/Analyzing_Risk_Within_Movies

Project 1 Flatiron Data Science Bootcamp

Primary LanguageJupyter Notebook

Analyzing Risk Within Movie Genres

Contributors: Samuel Mohebban and Michael Wang

Packages

import matplotlib.pyplot as plt
import pandas as pd 
import seaborn as sns
import scipy.stats as sci
import numpy as np

If a company is trying to enter the movie industry or create their first film, they must consider budget. Considering movies do not have unlimited budget, you can approach this problem using a risk analaysis for each Genre.
Presentation

Directory

  • data.zip --> Contains MovieLens and TMBD DataSets

  • UsedData--> Contains Clean Data Used For Plotting

  • Notebooks --> Contains Plotting + Parsing Functions

    • TechnicalNotebook.ipynb --> contains all main functions path

Goals

  • Use existing data from MovieLens and TMBD to determine if there is a difference in risk between genres
    • Risk is defined as the standard deviation divided by the mean
  • Determine correlations between profit and budget within each genre
  • Understand the distribution within each genre and whether there is noise in our dataset

Exploratory Analysis (Plots)

Profitable vs. Unprofitable Movies (3D Scatter Plot)

Functions

Looking at the scatter plot, we see a high correlation between budget and profit; which was expected. As a movie spends more money on production, they overall profit will also increase. However, looking at the correlations alone do not tell us the distribution between genres, and whether there is any noise.

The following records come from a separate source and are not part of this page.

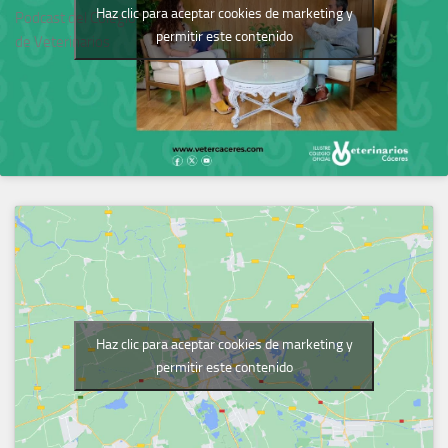
Haz clic para aceptar cookies de marketing y
Podcast del Colegio
permitir este contenido
de Veterinarios
Haz clic para aceptar cookies de marketing y
permitir este contenido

Scatterplot for profitable movies (budget/profit)

Strong Correlation

  • Adventure
  • Thriller
  • Crime

Moderate Correlation

  • Drama
  • Fantsay

Scaterplot for unprofitable movies (budget/profit)

Box-Plot (Distributions)

Looking at the box plot we see that genres such as Action, Comedy, Fantasy, Animation, and Adventure show a favorable success rate, as a majority tend to fall above the median profit. However, this graph also shows that there is a lot of noise within the data, which may have affected our later risk analysis.
Boxplot For Profit Distributions Across Genres

Risk Analysis By Genre

Here, we calculated a risk value for each genre by dividing the standard deviation of profits, over the mean profit. What this does is allow us to calculate the probability that a movie will deviate from the mean of its genre. Furthermore, a lower risk value is more favorable as it shows that the genre is less likely to deviate from its mean profit - being a safer pick. Risk By Genre

Final Look

In this graph, we can see that Comedy, Fantasy, Adventure, and Horror have low deviations in their mean budget price over time. This tells us that these genres have been able to perform at a constant rate using a baseline budget.
Budget Over time for recommended genres

Conclusion

  • (buy-in metrics are our minimum suggested production budgets for the genre) (% is the empirical success rate of ROI>0 for our dataset)
  • For production budgets over $200,000,000 we suggest:
    • Fantasy (~175m buy-in) (86.4% success rate)
    • Adventure (~197m buy-in) (82.76% success rate)
  • For production budgetary constraints at or under $200,000,000 we reccomend investing in:
    • Horror (~$40m buy-in) (75.75% success rate)
    • Animation (~$150m buy-in) (86.58% success rate)
    • Comedy (~150m buy-in) (78.28% success rate)

Limitations

  • Data used contained movies from 1990-2017; more recent movies could have showed different results
  • Many movies have unknown budgets, so they were ignored
  • Within every popular movie genre, there are extreme outliers that may have contributed to exaggerated standard deviations.